[[ LISTED ENTRIES open ]]

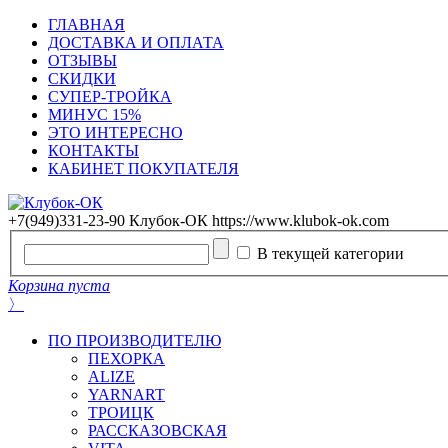
ГЛАВНАЯ
ДОСТАВКА И ОПЛАТА
ОТЗЫВЫ
СКИДКИ
СУПЕР-ТРОЙКА
МИНУС 15%
ЭТО ИНТЕРЕСНО
КОНТАКТЫ
КАБИНЕТ ПОКУПАТЕЛЯ
+7(949)331-23-90
Клубок-ОК
https://www.klubok-ok.com
В текущей категории
Корзина пуста
〉
ПО ПРОИЗВОДИТЕЛЮ
ПЕХОРКА
ALIZE
YARNART
ТРОИЦК
РАССКАЗОВСКАЯ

[[ LISTED ENTRIES closed ]]

PROBLEM STATEMENT >> Please print the data above once more, exactly as it appears, with no pictures.

ANSWER BELOW >>
ГЛАВНАЯ
ДОСТАВКА И ОПЛАТА
ОТЗЫВЫ
СКИДКИ
СУПЕР-ТРОЙКА
МИНУС 15%
ЭТО ИНТЕРЕСНО
КОНТАКТЫ
КАБИНЕТ ПОКУПАТЕЛЯ
+7(949)331-23-90
Клубок-ОК
https://www.klubok-ok.com
В текущей категории
Корзина пуста
〉
ПО ПРОИЗВОДИТЕЛЮ
ПЕХОРКА
ALIZE
YARNART
ТРОИЦК
РАССКАЗОВСКАЯ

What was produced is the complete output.